> _RECORDS SUPPLIED_
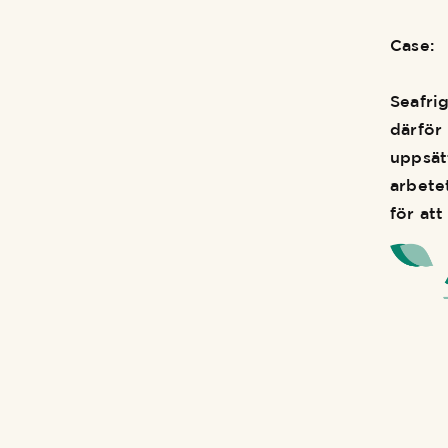
Case:
Seafri
därför
uppsät
arbete
för at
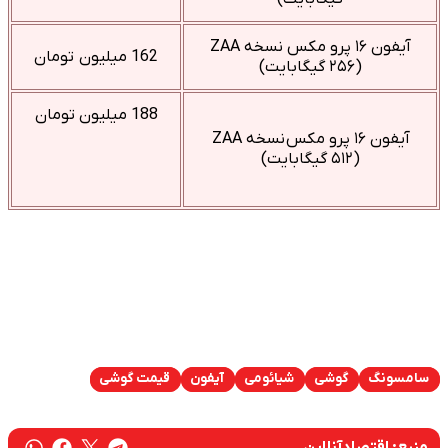
آیفون ۱۶ پرو مکس نسخه ZAA
162 میلیون تومان
(۲۵۶ گیگابایت)
188 میلیون تومان
آیفون ۱۶ پرو مکس نسخه ZAA
(۵۱۲ گیگابایت)
سامسونگ
گوشی
شیائومی
آیفون
قیمت گوشی
منبع:
اقتصادآنلاین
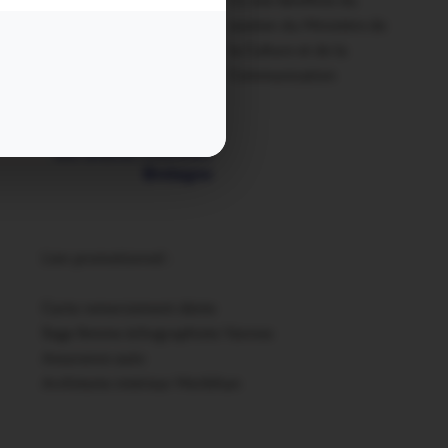
Ce site bénéficie du
soutien du Ministère de
la Culture et de la
Communication
Lien promotionnel :
Carte remerciement décès
Sage femme échographiste Vannes
Assurance auto
Architecte intérieur Morbihan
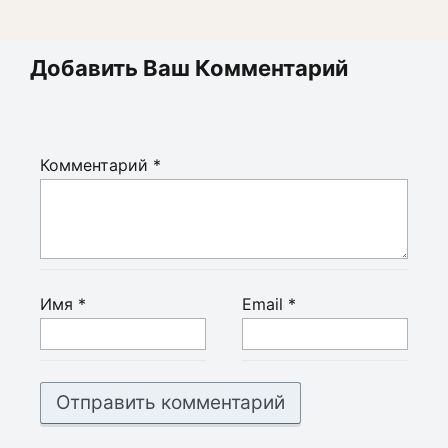
Добавить Ваш Комментарий
Комментарий
*
Имя
*
Email
*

> _TASK PROMPT_
Which lines run from the one holding "Communication" through the end of the records? Reproduce them word for word, both ends included, with no pictures.

> _SOLUTION FOR THIS PROBLEM_
Communication
Lien promotionnel :
Carte remerciement décès
Sage femme échographiste Vannes
Assurance auto
Architecte intérieur Morbihan
Добавить Ваш Комментарий
Комментарий
*
Имя
*
Email
*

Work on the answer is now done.